What you will do: Return the data below exactly, stopping after the line with "technologie de motorisation".

(Collected data)
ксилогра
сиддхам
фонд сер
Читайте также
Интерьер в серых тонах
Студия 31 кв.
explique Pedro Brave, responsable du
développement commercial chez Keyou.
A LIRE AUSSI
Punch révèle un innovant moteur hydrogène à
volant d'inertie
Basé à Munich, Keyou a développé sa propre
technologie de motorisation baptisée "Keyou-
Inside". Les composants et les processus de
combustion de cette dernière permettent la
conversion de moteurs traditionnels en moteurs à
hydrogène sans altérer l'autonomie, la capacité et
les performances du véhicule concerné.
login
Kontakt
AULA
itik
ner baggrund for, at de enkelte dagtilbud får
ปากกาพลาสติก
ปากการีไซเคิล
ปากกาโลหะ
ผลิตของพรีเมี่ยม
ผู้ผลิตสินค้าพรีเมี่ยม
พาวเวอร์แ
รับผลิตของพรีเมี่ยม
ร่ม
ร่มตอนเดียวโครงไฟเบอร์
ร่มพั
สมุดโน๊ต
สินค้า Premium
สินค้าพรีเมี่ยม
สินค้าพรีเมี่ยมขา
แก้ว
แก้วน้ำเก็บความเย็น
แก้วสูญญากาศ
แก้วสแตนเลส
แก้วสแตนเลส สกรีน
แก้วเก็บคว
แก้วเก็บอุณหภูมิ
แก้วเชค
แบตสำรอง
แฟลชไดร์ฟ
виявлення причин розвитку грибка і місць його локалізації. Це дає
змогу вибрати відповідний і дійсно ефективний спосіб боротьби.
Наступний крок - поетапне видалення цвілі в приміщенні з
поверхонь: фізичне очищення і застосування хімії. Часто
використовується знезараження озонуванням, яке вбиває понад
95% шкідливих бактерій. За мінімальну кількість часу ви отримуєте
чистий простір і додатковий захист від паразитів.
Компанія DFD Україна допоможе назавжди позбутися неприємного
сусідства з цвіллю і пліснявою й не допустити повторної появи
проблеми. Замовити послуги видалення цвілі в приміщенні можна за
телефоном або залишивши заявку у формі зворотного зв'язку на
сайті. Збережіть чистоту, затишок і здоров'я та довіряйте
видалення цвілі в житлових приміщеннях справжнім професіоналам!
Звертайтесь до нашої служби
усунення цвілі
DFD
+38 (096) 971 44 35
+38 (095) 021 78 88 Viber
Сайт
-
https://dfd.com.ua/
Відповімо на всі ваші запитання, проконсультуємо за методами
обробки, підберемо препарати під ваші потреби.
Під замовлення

Answer space:
ксилогра
сиддхам
фонд сер
Читайте также
Интерьер в серых тонах
Студия 31 кв.
explique Pedro Brave, responsable du
développement commercial chez Keyou.
A LIRE AUSSI
Punch révèle un innovant moteur hydrogène à
volant d'inertie
Basé à Munich, Keyou a développé sa propre
technologie de motorisation baptisée "Keyou-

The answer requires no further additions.